…Аполлон Аполлонович, пролетая по Невскому, пролетает за миллиардами верст от людской многоножки, попирающей тот же самый проспект: обеспокоенный, Аполлон Аполлонович вплотную придвинулся к стеклам кареты <…>.
<…> В ту же четверть секунды сенатор увидел в глазах незнакомца – ту самую бескрайность хаоса, из которой исконно сенаторский дом дозирает туманная, многотрубная даль, и Васильевский Остров. <…>
Там, в роях грязноватого дыма, откинувшись к стенке кареты, в глазах видел [Аполлон Аполлонович] то же все: рои грязноватого дыма; сердце забилось; и ширилось, ширилось, ширилось; в груди родилось ощущенье растущего, багрового шара, готового разорваться и раскидаться на части[319].
Для творчества Пастернака подобный схематизм и броская, яркая отточенность тем и концепций противоестественны.
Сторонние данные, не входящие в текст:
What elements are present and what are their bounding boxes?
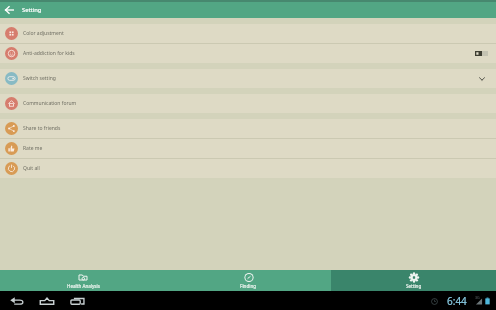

Как известно любителям Пастернака, не только Юрий, герой романа, «всю жизнь мечтал <…> об оригинальности сглаженной и приглушенной, внешне неузнаваемой и скрытой под покровом общеупотребительной и привычной формы» (IV: 438); сам Пастернак, работая над романом, неоднократно повторял друзьям и собеседникам, что оригинальность прозы, к которой он стремится, должна быть «стушеванной и скрытой под видом простой и привычной формы, сдержанной и непритязательной»[320]. Иными словами, Пастернак хотел, чтобы и символичность повествования, и символическая подоплека жизненных событий были почти незаметными и как бы оттесненными реалистической напряженностью происходящего[321].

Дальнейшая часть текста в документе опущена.